You are viewing a plain text version of this content. The canonical link for it is here.
Posted to users@tomcat.apache.org by Thierry Templier <te...@yahoo.fr> on 2011/04/29 14:33:05 UTC

mojk and utf8 charset problem

Hello,

I developped an application that uses UTF8 encoding since it needs to display arabic characters. When directly accessing the application from Tomcat, everything works fine. When I tried to access it through Apache web server and mod jk, I have problems to display such characters. Utf8 is correctly configured within Apache web server since I can display them from static pages. So it seems the problem comes from mod jk.

Is there a way to configure modjk to use utf8 encoding for http requests and responses?

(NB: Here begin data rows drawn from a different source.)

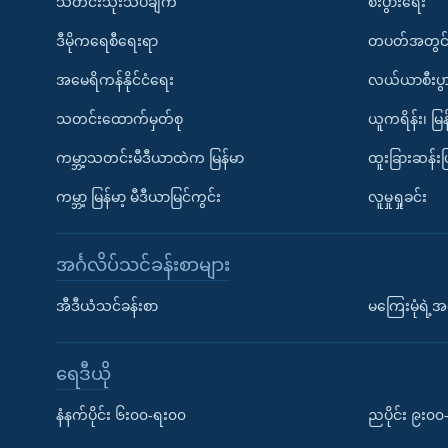
သတင်းသုံးသပ်ချက်
စီးပွားရေး
ဒီမိုကရေစီရေးရာ
တပတ်အတွင်
အမေရိကန်နိုင်ငံရေး
လယ်ယာစီးပွ
သတင်းထောက်မှတ်စု
ယူကရိန်း၊ မြန
ကမ္ဘာ့သတင်းမီဒီယာထဲက မြန်မာ
ထူးခြားဆန်း
ကမ္ဘာ့ မြန်မာ့ မီဒီယာမြင်ကွင်း
လူမှုရှုခင်း
အင်္ဂလိပ်သင်ခန်းစာများ
အီဒီယံသင်ခန်းစာ
မကြေးမုံရဲ့အင
ရေဒီယို
နံနက်ပိုင်း ၆း၀၀-ရး၀၀
ညပိုင်း ၉း၀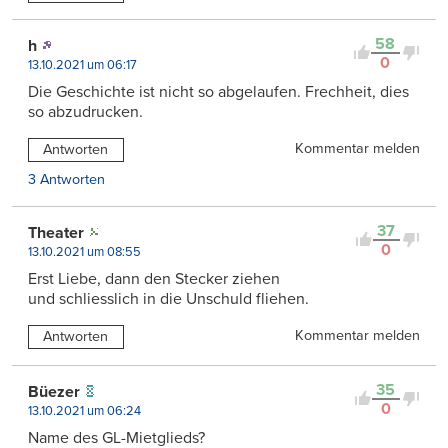
58
h
0
13.10.2021 um 06:17
Die Geschichte ist nicht so abgelaufen. Frechheit, dies
so abzudrucken.
Kommentar melden
Antworten
3 Antworten
37
Theater
0
13.10.2021 um 08:55
Erst Liebe, dann den Stecker ziehen
und schliesslich in die Unschuld fliehen.
Kommentar melden
Antworten
35
Büezer
0
13.10.2021 um 06:24
Name des GL-Mietglieds?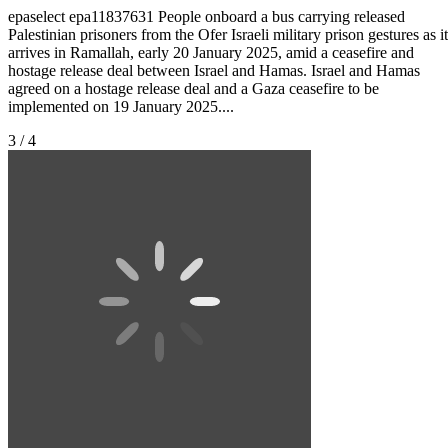
epaselect epa11837631 People onboard a bus carrying released
Palestinian prisoners from the Ofer Israeli military prison gestures as it
arrives in Ramallah, early 20 January 2025, amid a ceasefire and
hostage release deal between Israel and Hamas. Israel and Hamas
agreed on a hostage release deal and a Gaza ceasefire to be
implemented on 19 January 2025....
3 / 4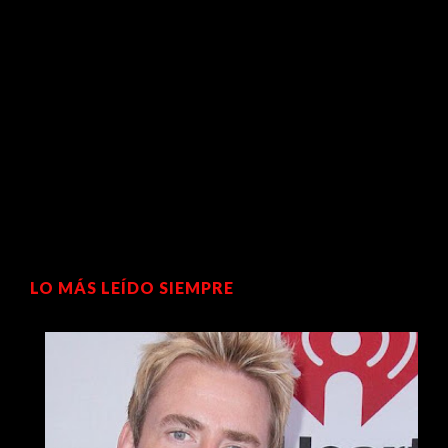
LO MÁS LEÍDO SIEMPRE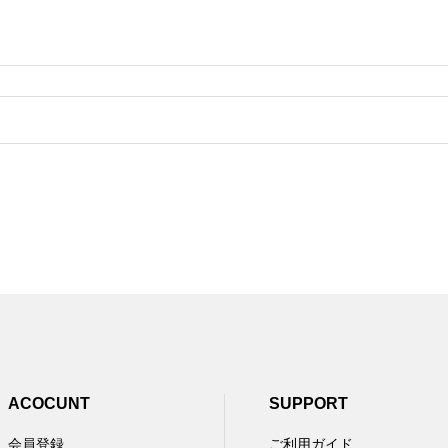
。
ACOCUNT
SUPPORT
会員登録
ご利用ガイド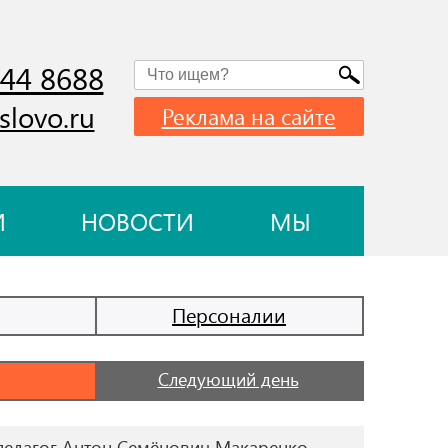
744 8688
slovo.ru
Реклама на сайте
И
НОВОСТИ
МЫ
Персоналии
Следующий день
педагог Антон Семёнович Макаренко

Thanks very much for your answers.
Thierry



---------------------------------------------------------------------
To unsubscribe, e-mail: users-unsubscribe@tomcat.apache.org
For additional commands, e-mail: users-help@tomcat.apache.org


Re: mojk and utf8 charset problem

Posted by Christopher Schultz <ch...@christopherschultz.net>.
-----BEGIN PGP SIGNED MESSAGE-----
Hash: SHA1

Thierry,

On 5/2/2011 4:31 AM, Thierry Templier wrote:
> <meta http-equiv="CONTENT-TYPE" content="text/html; charset=UTF-8"></meta>

Just to be sure, I highly recommend coding your pages like this:

<meta http-equiv="CONTENT-TYPE" content="text/html; charset=<?=
response.getCharacterEncoding() %>"></meta>

This will ensure that you aren't sending ISO-8859-1 but claiming that
it's UTF-8.

> The content type header is the same and specifies UTF-8 as encoding... However it appears that when using Apache / modjk / Tomcat, the reponse content is compressed using gzip. It's not the case when directly accessing Tomcat. I don't know if it could be the reason of the problem...

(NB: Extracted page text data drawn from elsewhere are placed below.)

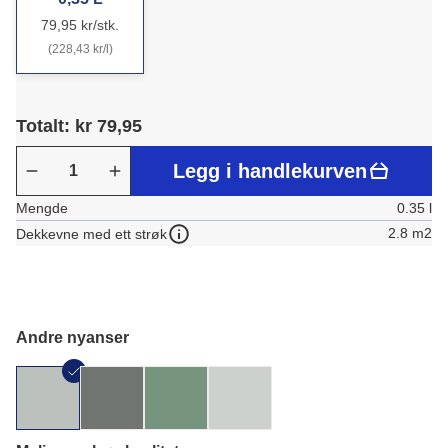
79,95 kr/stk.
(228,43 kr/l)
Totalt: kr 79,95
Legg i handlekurven
Mengde
0.35 l
2.8 m2
Dekkevne med ett strøk
Andre nyanser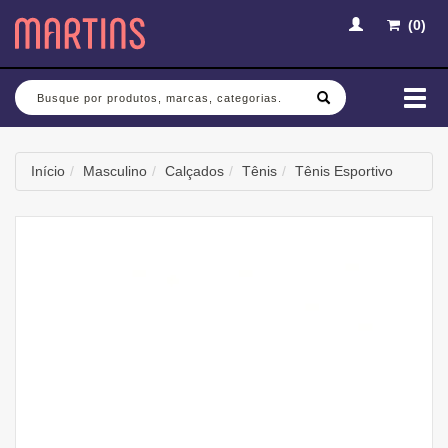
(
0
)
Busca
Mud
nav
Início
Masculino
Calçados
Tênis
Tênis Esportivo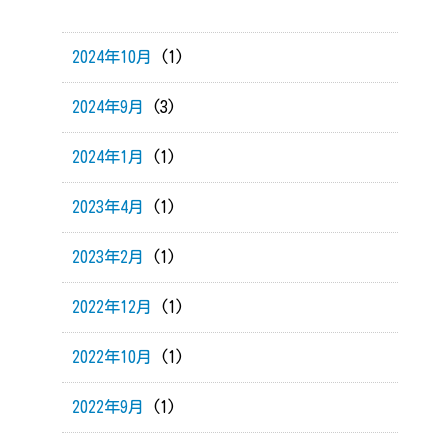
2024年10月
(1)
2024年9月
(3)
2024年1月
(1)
2023年4月
(1)
2023年2月
(1)
2022年12月
(1)
2022年10月
(1)
2022年9月
(1)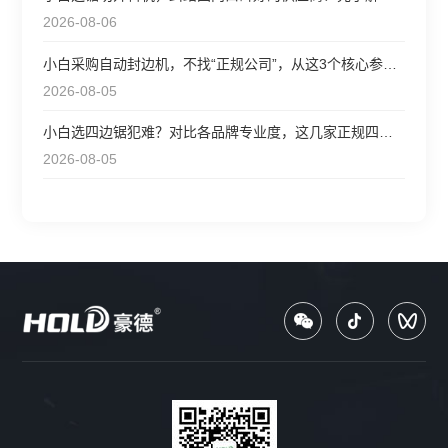
2026-08-06
小白采购自动封边机，不找“正规公司”，从这3个核心参数选更靠
2026-08-05
小白选四边锯犯难？对比各品牌专业度，这几家正规四边锯值得
2026-08-05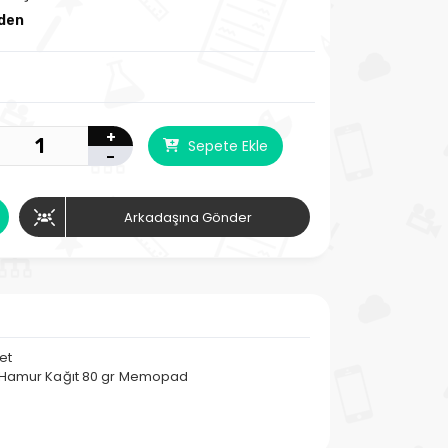
zden
+
Sepete Ekle
-
Arkadaşına Gönder
et
1.Hamur Kağıt 80 gr Memopad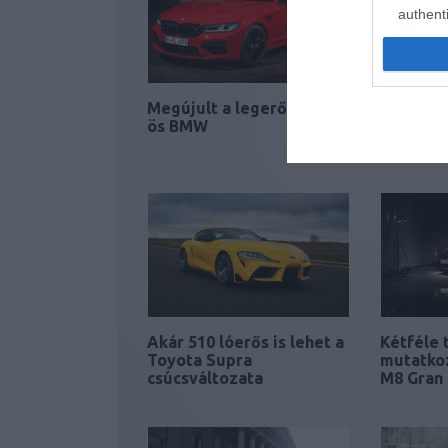
authenti
Megújult a legerősebb 5-
Limitált 
ös BMW
BMW X5 
csúcskiv
Akár 510 lóerős is lehet a
Kétféle 
Toyota Supra
mutatko
csúcsváltozata
M8 Gran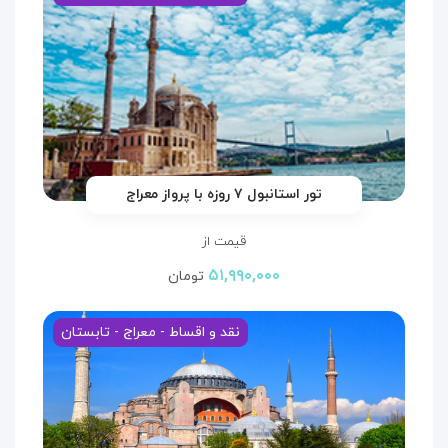
تور استانبول ۷ روزه با پرواز معراج
قیمت از
۵۱,۹۹۰,۰۰۰
تومان
نقد و اقساط - معراج - تابستان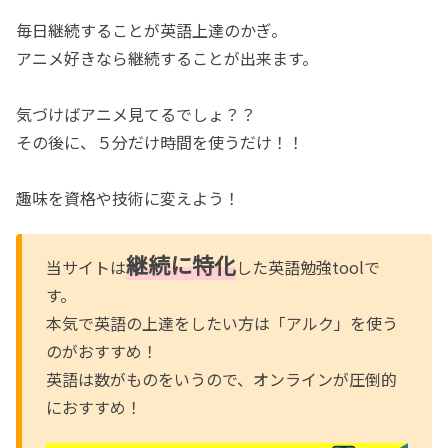
毎日継続することが英語上達のかぎ。
アニメ好きなら継続することが出来ます。
気づけばアニメ見てるでしょ？？
その後に、５分だけ時間を使うだけ！！
趣味を資格や技術に変えよう！
継続に特化
当サイトは
した英語勉強toolで
す。
本気で英語の上達をしたい方は「アルク」を使う
のがおすすめ！
英語は数がものをいうので、オンラインが圧倒的
におすすめ！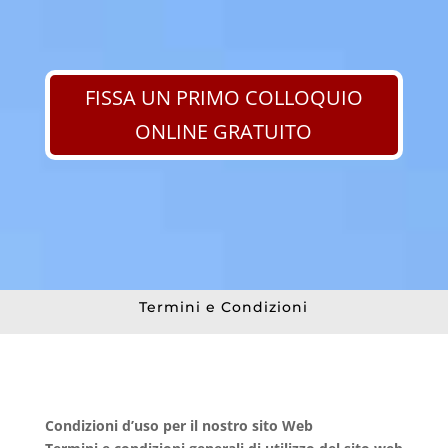
FISSA UN PRIMO COLLOQUIO
ONLINE GRATUITO
Termini e Condizioni
Condizioni d’uso per il nostro sito Web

gzip encoding is unlikely to be causing the problem.

Can you post the configuration you have for your <Connector> elements in
Tomcat's conf/server.xml? Remember to remove any sensitive information
(ip addresses, JK secrets, etc.)

- -chris
-----BEGIN PGP SIGNATURE-----
Version: GnuPG v1.4.10 (MingW32)
Comment: Using GnuPG with Mozilla - http://enigmail.mozdev.org/

iEYEARECAAYFAk2+vrEACgkQ9CaO5/Lv0PBqIgCeKKh2ihG6UX/EESHe1dgkMK0O
NDYAn06+/cyLX0CiQJLSg+6IuKS8tCsx
=kcom
-----END PGP SIGNATURE-----

---------------------------------------------------------------------
To unsubscribe, e-mail: users-unsubscribe@tomcat.apache.org
For additional commands, e-mail: users-help@tomcat.apache.org


Re: mojk and utf8 charset problem

Posted by Thierry Templier <te...@yahoo.fr>.
Hello André,

I made tests in both browsers:

- Firefox 3.6.16 (linux)
- Chrome 11.0.696.57 (linux)

and I have the same behavior.

Thierry

> Additional question : did you try it
> with different browsers ?

---------------------------------------------------------------------
To unsubscribe, e-mail: users-unsubscribe@tomcat.apache.org
For additional commands, e-mail: users-help@tomcat.apache.org


Re: mojk and utf8 charset problem

Posted by André Warnier <aw...@ice-sa.com>.
Additional question : did you try it with different browsers ?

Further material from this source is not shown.